The other side of my family was more light-skinned and fair. My grandmother's voice possessed a haunting accent—face always set in a half-despairing expression. Life for her hadn't been easy. She'd come to America from Odessa, a seaport town in southern Russia. It was a town not unlike Duluth, the same kind of temperament, climate and landscape and right on the edge of a big body of water.

Originally, she'd come from Turkey, sailed from Trabzon, a port town, across the Black Sea—the sea that the ancient Greeks called the Euxine—the one that Lord Byron wrote about in Don Juan. Her family was from Kagizman[2], a town in Turkey near the Armenian border, and the family name had been Kirghiz. My grandfather's parents had also come from that same area, where they had been mostly shoemakers and leatherworkers.

My grandmother's ancestors had been from Constantinople.
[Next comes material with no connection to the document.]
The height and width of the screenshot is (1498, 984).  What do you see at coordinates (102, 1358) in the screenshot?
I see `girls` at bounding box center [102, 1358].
As a teenager, I used to sing the Ritchie Valens song "In a Turkish Town" with the lines in it about the "mystery Turks and the stars above," and it seemed to suit me more than "La Bamba," the song of Ritchie's that everybody else sang and I never knew why. My mother even had a friend names Nellie Turk and I'd grown up with her always around.

There were no Ritchie Valens records up at Ray's place, "Turkish Town" or otherwise. Mostly, it was classical music and jazz bands.


[1] Bob Dylan (b. Robert Allen Zimmerman, May 24, 1941) is an American singer-songwriter, artist and writer. He has been influential in popular music and culture for more than five decades. Much of his most celebrated work dates from the 1960s when his songs chronicled social unrest, although Dylan repudiated suggestions from journalists that he was a spokesman for his generation. Nevertheless, early songs such as "Blowin' in the Wind" and "The Times They Are a-Changin'" became anthems for the American civil rights and anti-war movements. Leaving behind his initial base in the American folk music revival, his six-minute single "Like a Rolling Stone", recorded in 1965, enlarged the range of popular music. Dylan's mid-1960s recordings, backed by rock musicians, reached the top end of the United States music charts while also attracting denunciation and criticism from others in the folk movement. Dylan's lyrics have incorporated various political, social, philosophical, and literary influences. They defied existing pop music conventions and appealed to the burgeoning counterculture. Initially inspired by the performances of Little Richard and the songwriting of Woody Guthrie, Robert Johnson, and Hank Williams, Dylan has amplified and personalized musical genres. His recording career, spanning more than 50 years, has explored the traditions in American song—from folk, blues, and country to gospel, rock and roll, and rockabilly to English, Scottish, and Irish folk music, embracing even jazz and the Great American Songbook. Dylan performs with guitar, keyboards, and harmonica. Backed by a changing lineup of musicians, he has toured steadily since the late 1980s on what has been dubbed the Never Ending Tour. His accomplishments as a recording artist and performer have been central to his career, but songwriting is considered his greatest contribution. Since 1994, Dylan has published six books of drawings and paintings, and his work has been exhibited in major art galleries. 

 [2] Kağızman | Ottoman Turkish: قاغزمان‎, Armenian: Կաղզվան, Kaghzvan[*],is a town and district of Kars Province in the Eastern Anatolia region of Turkey.  

[*] Hakobyan, Tadevos (1987). Պատմական Հայաստանի քաղաքները (Cites of historic Armenia) (in Armenian). Yerevan: "Hayastan" Publishing. p. 149.